§ What the task asks: Start at the line in the entries below that contains "Describe the element", stop at the line that contains "This screenshot has height=1297, width=648.", and output exactly the lines in that span, both ends included.

§ Record excerpts:

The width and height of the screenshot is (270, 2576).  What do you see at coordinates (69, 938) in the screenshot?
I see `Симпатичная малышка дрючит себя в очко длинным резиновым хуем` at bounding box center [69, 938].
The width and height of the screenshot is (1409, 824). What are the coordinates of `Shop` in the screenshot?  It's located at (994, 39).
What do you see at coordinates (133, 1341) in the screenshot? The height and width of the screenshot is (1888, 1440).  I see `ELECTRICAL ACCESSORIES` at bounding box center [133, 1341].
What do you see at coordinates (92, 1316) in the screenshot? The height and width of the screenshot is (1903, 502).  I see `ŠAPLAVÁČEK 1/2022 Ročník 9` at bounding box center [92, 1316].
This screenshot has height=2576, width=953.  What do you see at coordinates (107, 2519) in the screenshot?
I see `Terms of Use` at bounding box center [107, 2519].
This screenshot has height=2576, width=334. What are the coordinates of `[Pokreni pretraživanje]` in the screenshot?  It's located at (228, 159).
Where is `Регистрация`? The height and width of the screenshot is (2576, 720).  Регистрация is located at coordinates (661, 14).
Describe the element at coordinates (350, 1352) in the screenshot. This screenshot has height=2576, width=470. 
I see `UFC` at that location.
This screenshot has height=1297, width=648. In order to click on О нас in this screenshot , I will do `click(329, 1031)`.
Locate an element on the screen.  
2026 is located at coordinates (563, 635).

§ The completed task:
Describe the element at coordinates (350, 1352) in the screenshot. This screenshot has height=2576, width=470. 
I see `UFC` at that location.
This screenshot has height=1297, width=648. In order to click on О нас in this screenshot , I will do `click(329, 1031)`.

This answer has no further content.